# Problems With Emulsion



## trloucks (Mar 24, 2018)

Whenever I coat my screen, the emulsion dries but is very thick and slick? Its as if I could scrape it off with my finger nail. And when I try to burn an image, they never turn out. Does anyone have an idea as of what I'm doing wrong?


----------



## Stuartmccallum91 (May 10, 2018)

We've been having the same issues at our shop lately as well! What brand/type of emulsion are you using, and what mesh of screens??


----------



## trloucks (Mar 24, 2018)

I'm using 160 mesh, and I'm using Aquasol Hv emulsion


----------



## NoXid (Apr 4, 2011)

For info on exposure time, see the link in my sig.

Sounds like maybe you are putting it on too thick? Which side of the coater are your using? How many coats? Are you printing Plastisol or water base?

Emulsion that is applied to thickly may never dry all the way through or expose all the way through. Even if you get a workable exposure with it, it will be prone to locking in the screen and becoming unreclaimable as the under exposed/undry emulsion reacts with ink and cleaning chemicals while in use. My earliest screens suffered this fate.

With Plastisol an argument can be made for trying to obtain a thick emulsion coat. But not for water base. In either case, try changing you application technique. Use the sharp/thin edge of the coater. Make sure you are putting pressure on the edge/blade of the coater more so than on the sides/guides.


----------



## WIPrinter (Jun 12, 2018)

Also put a de-humidifier in your dark room. It will help with the drying process. A fan doesn't hurt either as long as the blades are kept clean.


----------



## TABOB (Feb 13, 2018)

Thick layers are a problem with any water-based or solvent base coating, and emulsion is water-based.

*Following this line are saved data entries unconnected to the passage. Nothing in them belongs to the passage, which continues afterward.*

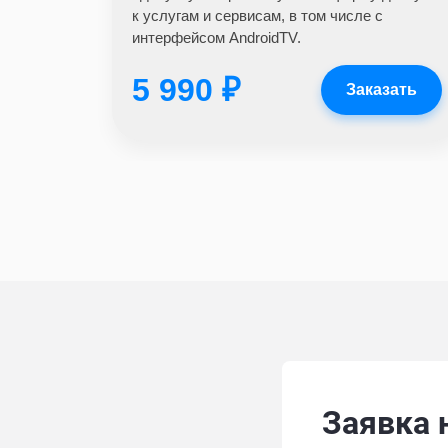
к услугам и сервисам, в том числе с
интерфейсом AndroidTV.
5 990 ₽
Заказать
Заявка 
Alternative: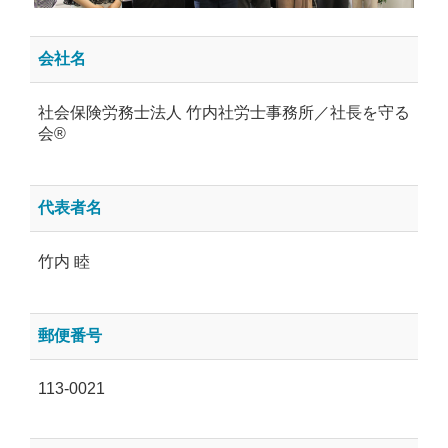
会社名
社会保険労務士法人 竹内社労士事務所／社長を守る
会®
代表者名
竹内 睦
郵便番号
113-0021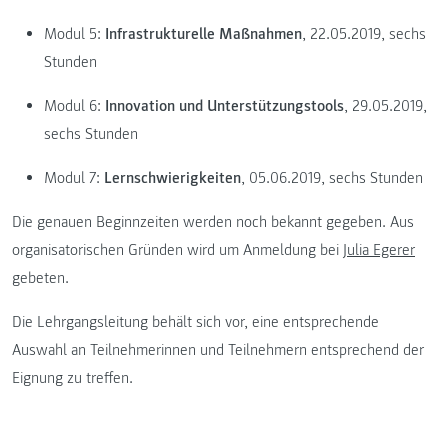
Modul 5:
Infrastrukturelle Maßnahmen
, 22.05.2019, sechs
Stunden
Modul 6:
Innovation und Unterstützungstools
, 29.05.2019,
sechs Stunden
Modul 7:
Lernschwierigkeiten
, 05.06.2019, sechs Stunden
Die genauen Beginnzeiten werden noch bekannt gegeben. Aus
organisatorischen Gründen wird um Anmeldung bei
Julia Egerer
gebeten.
Die Lehrgangsleitung behält sich vor, eine entsprechende
Auswahl an Teilnehmerinnen und Teilnehmern entsprechend der
Eignung zu treffen.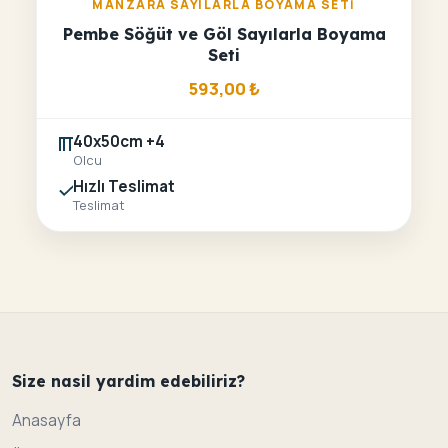
MANZARA SAYILARLA BOYAMA SETI
Pembe Söğüt ve Göl Sayılarla Boyama
Seti
593,00
₺
40x50cm +4
Olcu
Hızlı Teslimat
Teslimat
Size nasil yardim edebiliriz?
Anasayfa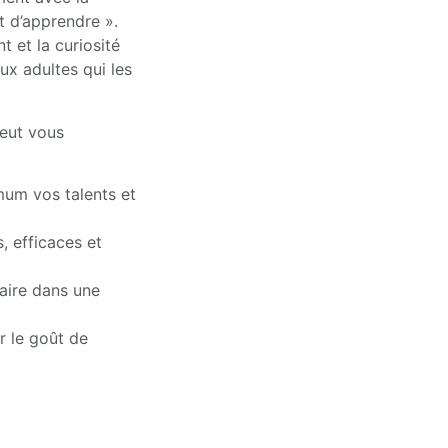
t d’apprendre ».
t et la curiosité
ux adultes qui les
peut vous
mum vos talents et
, efficaces et
aire dans une
r le goût de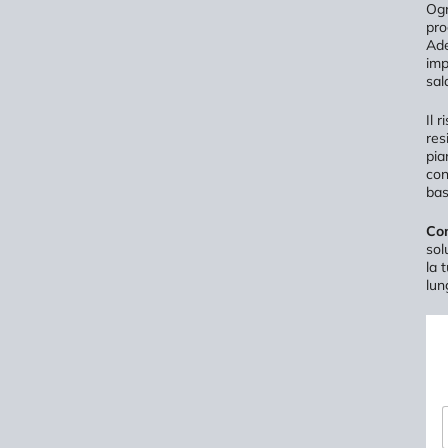
Ogn
pro
Ad
imp
sal
Il 
res
pia
con
bas
Con
sol
la 
lun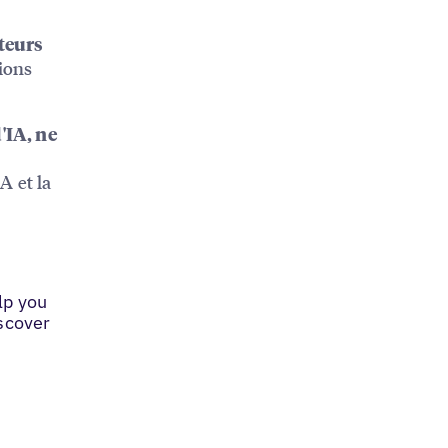
teurs
tions
'IA, ne
A et la
lp you
iscover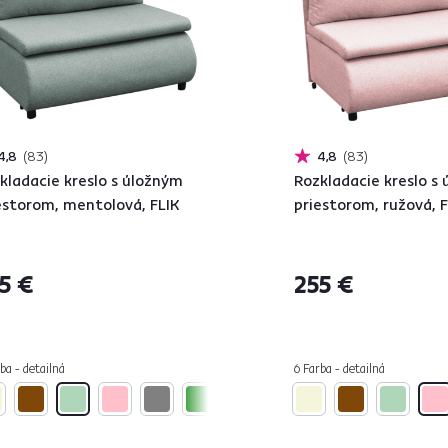
4,8
83
4,8
83
kladacie kreslo s úložným
Rozkladacie kreslo s
estorom, mentolová, FLIK
priestorom, ružová, F
5 €
255 €
ba - detailná
6 Farba - detailná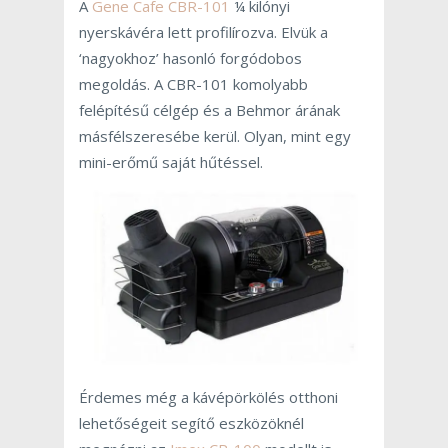
A
Gene Cafe CBR-101
¼ kilónyi
nyerskávéra lett profilírozva. Elvük a
‘nagyokhoz’ hasonló forgódobos
megoldás. A CBR-101 komolyabb
felépítésű célgép és a Behmor árának
másfélszeresébe kerül. Olyan, mint egy
mini-erőmű saját hűtéssel.
Érdemes még a kávépörkölés otthoni
lehetőségeit segítő eszközöknél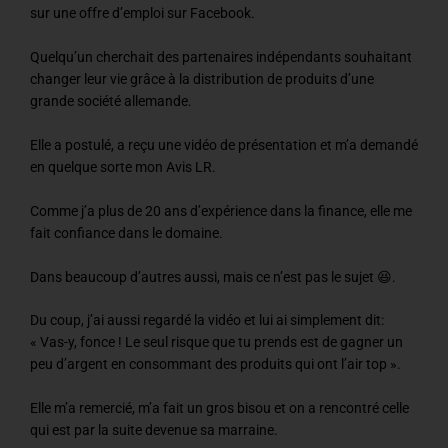
sur une offre d’emploi sur Facebook.
Quelqu’un cherchait des partenaires indépendants souhaitant
changer leur vie grâce à la distribution de produits d’une
grande société allemande.
Elle a postulé, a reçu une vidéo de présentation et m’a demandé
en quelque sorte mon Avis LR.
Comme j’a plus de 20 ans d’expérience dans la finance, elle me
fait confiance dans le domaine.
Dans beaucoup d’autres aussi, mais ce n’est pas le sujet 😆.
Du coup, j’ai aussi regardé la vidéo et lui ai simplement dit:
« Vas-y, fonce ! Le seul risque que tu prends est de gagner un
peu d’argent en consommant des produits qui ont l’air top ».
Elle m’a remercié, m’a fait un gros bisou et on a rencontré celle
qui est par la suite devenue sa marraine.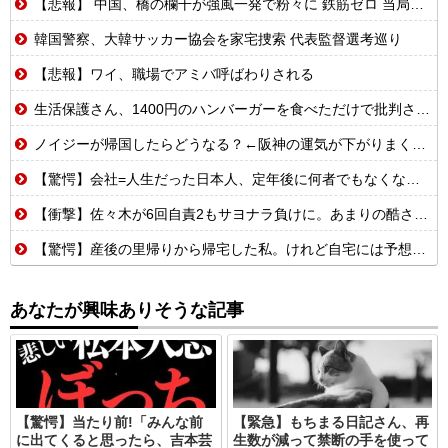
【悲報】 中国、橋の欄干が強風一発で粉々に 鉄筋ゼロ 当局「接着剤でくっつけただけ」「正常で、品質問題はない」
韓国警察、大韓サッカー協会を家宅捜索 代表監督選考巡り
【悲報】ワイ、職場でアミバ呼ばわりされる
生活保護さん、1400円のハンバーガーを食べただけで批判される
ノイジーが帰国したらどうなる？←阪神の運気が下がりまくるやろな
【驚愕】会社=人生だった日本人、定年後に何者でもなくなるwww
【衝撃】佐々木が6回自責2もサヨナラ負けに。あまりの酷さにドン引きするドジャースファン
【驚愕】産後の里帰りから帰宅した私。けれど自宅には予想もしない人物が住み着いており……義父「お!嫁ちゃんお疲れ!俺もしばらく厄介になるよ」ギャンブル中毒&借金まみれな義父だった!
あなたが興味ありそうな記事
【驚愕】当たり前!「みんな前
【緊急】もちまる日記さん、再
に出てくると思ったら、吉本芸
生数が減って禁断の手を使って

Air moisture makes it even worse.



For best results you need to have a small dedicated drying room, with a dehumidifier at the highest setting. It has to bee so dry, that if you stay too long in the room you will get a dry throat.


This way you may get away with thicker layers.


----------



## SlashX (Jun 5, 2018)

I'm new to the form. new to silk screening 
Do need to test my emulsion?


----------